– ¡Shut-up!… ¡Shut-up!…
Se fue, sin importarle el chubasco y sin cerrar la puerta, después de estrellar el vaso de whisky en el suelo.
¿Quién estaba queriendo arrancar el mar?
El aire con agua le cerraba los ojos y hubo de inclinar la cabeza para que no le dejaran ciego los disparos de sal, escopetas cargadas de sal que le rociaban la cara. Pero no sólo él andaba a tientas preguntando quién arrancaba el mar, sacudido desde sus raíces más hondas, hasta la redondez inmensa de sus ramas. Los faros pizpiriciegos en vano alargaban sus pescuezos de sombra para clavar su luz mojada en los litorales, espumajeantes.
Todo se tambaleaba con él, sin él y alrededor de él, tan, tan, tan, tambaleante iba…

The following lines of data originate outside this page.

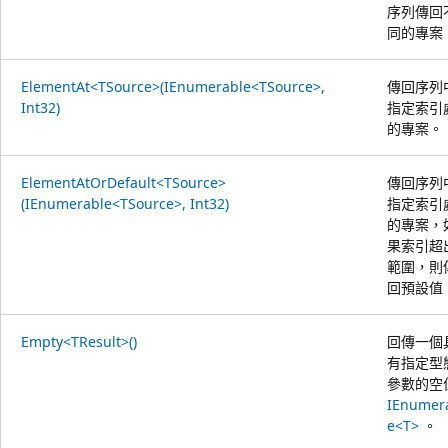
序列傳回
同的專案
ElementAt<TSource>(IEnumerable<TSource>,
傳回序列
Int32)
指定索引
的專案。
ElementAtOrDefault<TSource>
傳回序列
(IEnumerable<TSource>, Int32)
指定索引
的專案，
果索引超
範圍，則
回預設值
Empty<TResult>()
回傳一個
有指定型
參數的空
IEnumer
e<T>
。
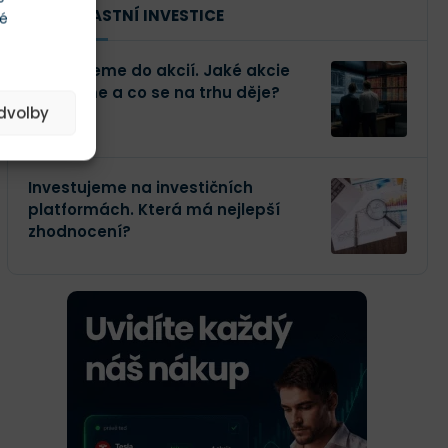
NAŠE VLASTNÍ INVESTICE
té
Investujeme do akcií. Jaké akcie
kupujeme a co se na trhu děje?
edvolby
Investujeme na investičních
platformách. Která má nejlepší
zhodnocení?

Golpeó la arena con el pie, hasta encontrar en el dolor del tobillo la argolla del encadenado y en simulacro de fuga, temeroso de estar con cadena, echó a correr sin rumbo, bien que sabía dónde, entre el eco desenfrenado de la marea y la tiniebla de lodo fino, siniestramente dulce, que se alzaba de los pantanos. Osciló, las rodillas requebrándosele, en lucha con un cocal que no le dejaba pasar, y al que se arrojó, del toro el abrazo de los cuernos, para que no le embistiera con sus cornamentas peinables, y entre las cornamentas racimos de testículos. Y después de la lucha con los cocales, resoplar de toros enraizados, los caballos de espuma, de los que unos montaba y otros le pasaban por encima, tan, tan, tan, tambaleante iba.
¿Quién lo había arrebatado?… ¿Adonde iba con los caballos que le pasaban por encima? Gran manera de cabalgar, él tirado en el suelo y los caballos saltando, pasando sobre su cuerpo.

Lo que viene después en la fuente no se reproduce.